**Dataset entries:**

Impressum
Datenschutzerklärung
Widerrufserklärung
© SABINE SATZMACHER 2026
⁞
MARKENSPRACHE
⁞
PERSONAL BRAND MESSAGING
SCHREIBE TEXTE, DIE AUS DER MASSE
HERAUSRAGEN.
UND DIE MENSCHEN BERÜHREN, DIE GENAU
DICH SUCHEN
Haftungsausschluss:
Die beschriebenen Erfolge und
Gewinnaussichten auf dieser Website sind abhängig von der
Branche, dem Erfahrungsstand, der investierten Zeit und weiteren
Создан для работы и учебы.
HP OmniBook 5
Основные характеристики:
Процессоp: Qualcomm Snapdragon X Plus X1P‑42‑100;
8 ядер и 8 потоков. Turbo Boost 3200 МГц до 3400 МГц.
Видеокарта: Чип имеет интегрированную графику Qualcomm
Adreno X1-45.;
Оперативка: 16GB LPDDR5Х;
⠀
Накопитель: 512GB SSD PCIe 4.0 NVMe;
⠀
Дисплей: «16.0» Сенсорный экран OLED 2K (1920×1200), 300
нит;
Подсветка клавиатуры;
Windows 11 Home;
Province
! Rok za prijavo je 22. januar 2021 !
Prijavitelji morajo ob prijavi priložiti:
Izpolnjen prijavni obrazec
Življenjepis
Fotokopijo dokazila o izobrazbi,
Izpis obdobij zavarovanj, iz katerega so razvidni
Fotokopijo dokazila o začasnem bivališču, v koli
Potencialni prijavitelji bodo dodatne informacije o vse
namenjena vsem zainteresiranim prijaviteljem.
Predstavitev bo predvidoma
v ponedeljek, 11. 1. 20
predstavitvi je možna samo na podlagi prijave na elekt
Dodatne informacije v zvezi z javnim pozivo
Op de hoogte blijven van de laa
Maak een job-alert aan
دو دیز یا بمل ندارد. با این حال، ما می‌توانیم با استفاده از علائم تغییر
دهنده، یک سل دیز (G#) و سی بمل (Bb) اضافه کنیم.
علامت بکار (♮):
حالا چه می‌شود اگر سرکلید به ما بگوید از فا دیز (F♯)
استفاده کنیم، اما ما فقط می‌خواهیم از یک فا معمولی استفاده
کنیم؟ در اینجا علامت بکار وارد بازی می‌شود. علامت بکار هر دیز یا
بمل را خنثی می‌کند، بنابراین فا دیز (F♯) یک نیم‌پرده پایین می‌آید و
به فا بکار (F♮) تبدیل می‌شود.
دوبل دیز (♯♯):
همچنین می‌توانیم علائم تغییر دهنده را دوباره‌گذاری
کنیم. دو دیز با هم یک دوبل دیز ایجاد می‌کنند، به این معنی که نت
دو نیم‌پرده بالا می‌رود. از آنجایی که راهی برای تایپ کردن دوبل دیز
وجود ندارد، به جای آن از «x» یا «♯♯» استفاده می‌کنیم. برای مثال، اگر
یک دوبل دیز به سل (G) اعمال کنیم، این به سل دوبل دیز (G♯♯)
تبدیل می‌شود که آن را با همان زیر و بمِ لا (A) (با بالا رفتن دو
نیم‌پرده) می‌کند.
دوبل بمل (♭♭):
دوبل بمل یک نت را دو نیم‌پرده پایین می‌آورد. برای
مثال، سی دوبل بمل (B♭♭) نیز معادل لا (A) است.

...

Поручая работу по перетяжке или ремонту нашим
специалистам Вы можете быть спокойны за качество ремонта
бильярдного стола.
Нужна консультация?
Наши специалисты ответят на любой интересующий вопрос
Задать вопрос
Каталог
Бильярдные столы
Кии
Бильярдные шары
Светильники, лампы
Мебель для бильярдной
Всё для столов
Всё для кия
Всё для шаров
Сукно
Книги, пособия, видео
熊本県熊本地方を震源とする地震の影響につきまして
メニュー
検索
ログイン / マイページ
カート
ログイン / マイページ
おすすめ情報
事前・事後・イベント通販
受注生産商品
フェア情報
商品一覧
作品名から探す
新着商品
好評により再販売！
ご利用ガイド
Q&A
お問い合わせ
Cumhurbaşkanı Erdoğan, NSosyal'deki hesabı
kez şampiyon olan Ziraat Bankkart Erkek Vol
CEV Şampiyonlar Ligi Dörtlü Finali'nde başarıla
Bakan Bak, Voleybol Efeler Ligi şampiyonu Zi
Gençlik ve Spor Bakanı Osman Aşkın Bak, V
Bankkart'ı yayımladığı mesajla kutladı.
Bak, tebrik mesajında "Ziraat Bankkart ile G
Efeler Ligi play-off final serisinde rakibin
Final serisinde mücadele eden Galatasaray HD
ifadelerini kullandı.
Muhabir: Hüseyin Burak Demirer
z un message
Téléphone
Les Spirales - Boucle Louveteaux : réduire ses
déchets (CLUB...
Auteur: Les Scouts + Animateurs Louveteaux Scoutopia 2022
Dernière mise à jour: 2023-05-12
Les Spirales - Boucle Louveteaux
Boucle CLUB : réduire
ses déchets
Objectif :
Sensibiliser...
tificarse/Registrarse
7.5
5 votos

==

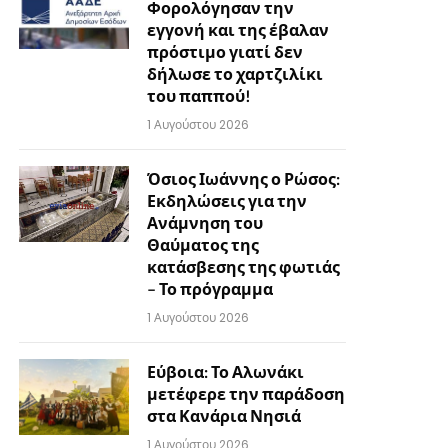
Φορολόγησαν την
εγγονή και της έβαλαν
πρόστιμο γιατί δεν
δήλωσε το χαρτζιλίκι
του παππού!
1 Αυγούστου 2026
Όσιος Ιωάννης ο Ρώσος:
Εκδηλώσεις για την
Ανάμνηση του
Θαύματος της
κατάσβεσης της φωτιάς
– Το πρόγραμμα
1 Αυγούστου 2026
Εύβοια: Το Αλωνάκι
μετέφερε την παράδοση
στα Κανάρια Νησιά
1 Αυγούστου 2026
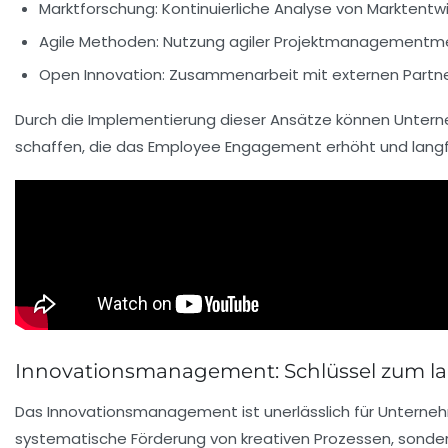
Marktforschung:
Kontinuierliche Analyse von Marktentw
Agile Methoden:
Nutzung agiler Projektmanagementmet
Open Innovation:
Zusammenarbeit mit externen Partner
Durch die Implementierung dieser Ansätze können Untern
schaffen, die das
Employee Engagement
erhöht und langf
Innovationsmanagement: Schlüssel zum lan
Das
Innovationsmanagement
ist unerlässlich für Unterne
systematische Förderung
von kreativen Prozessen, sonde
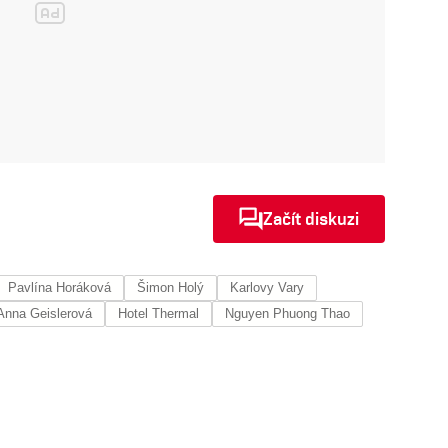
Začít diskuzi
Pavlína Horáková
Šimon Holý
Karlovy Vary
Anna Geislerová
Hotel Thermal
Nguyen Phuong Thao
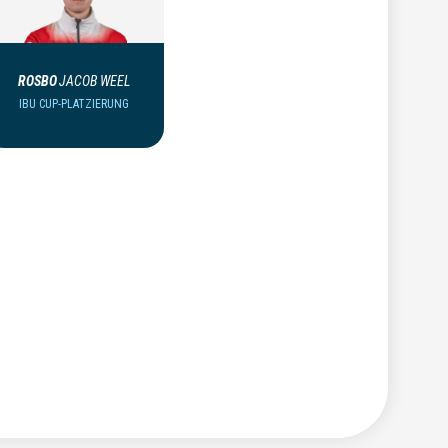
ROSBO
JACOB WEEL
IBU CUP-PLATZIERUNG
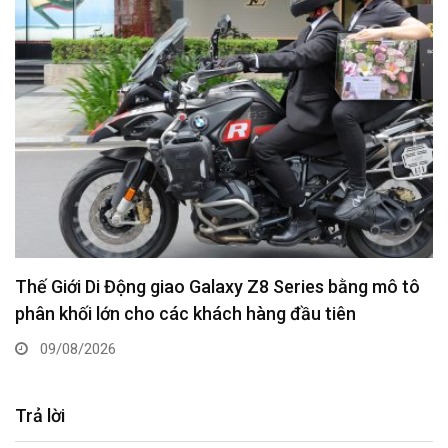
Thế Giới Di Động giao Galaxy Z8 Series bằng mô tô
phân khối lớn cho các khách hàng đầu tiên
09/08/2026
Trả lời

**About this exercise:** Look through the records for the word "ندارد". Every line that has it should be copied.

**Worked solution:**
دو دیز یا بمل ندارد. با این حال، ما می‌توانیم با استفاده از علائم تغییر
وجود ندارد، به جای آن از «x» یا «♯♯» استفاده می‌کنیم. برای مثال، اگر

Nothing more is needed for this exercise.